Feedback Thoughts
"So that’s my wish for you, and all of us, and my wish for myself. Make New Mistakes. Make glorious, amazing mistakes. Make mistakes nobody’s ever made before. Don’t freeze, don’t stop, don’t worry that it isn’t good enough, or it isn’t perfect, whatever it is: art, or love, or work or family or life."
This Neil Gaiman quote from the article "Make Good Art: Neil Gaiman’s Advice on the Creative Life, Adapted by Design Legend Chip Kidd" really stuck out to me. As an engineer, making mistakes is part of the process. If you are trying to solve a problem, it is virtually impossible to get a solution that works the first time. Humans just don't have the omniscience to predict every problem that will arise with your solution. Those problems can really only be detected by trying something and failing, but by trying something and seeing how it fails we learn. We understand the problem better and can create a better solution in the next iteration. For my line of work, failure is not just inevitable, it is necessary.
But that doesn't mean it's easy. I still find myself riddled with self-doubt. The article "Seven Ways to Crush Self-Doubt in Creative Work" was rather helpful to me on this front.

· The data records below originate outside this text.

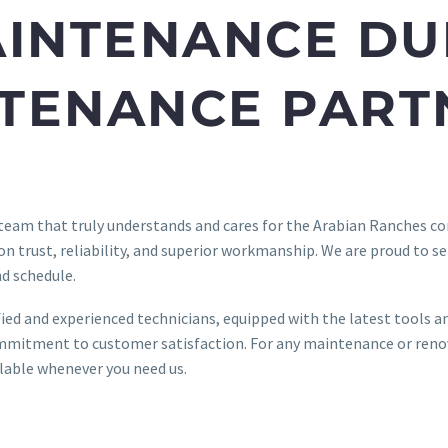
AINTENANCE DU
NTENANCE PART
 team that truly understands and cares for the Arabian Ranches
 on trust, reliability, and superior workmanship. We are proud to s
d schedule.
ified and experienced technicians, equipped with the latest tools 
mitment to customer satisfaction. For any maintenance or renova
ilable whenever you need us.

The central theme of this article seemed to be Give Yourself Permission to Fail. By abandoning perfectionism, embracing a growth mindset, and treating your work like an experiment, you are saying that failure is not a bad thing. It lets you learn and grow and may lead to success next time. Give yourself permission to be a fallible human, because trying to never make a mistake often leads to never doing anything, for fear of making a mistake, but also to never doing anything, let alone doing anything well. So go, be reckless, try things, fail, succeed, learn.
It is easier to correct course than to start moving.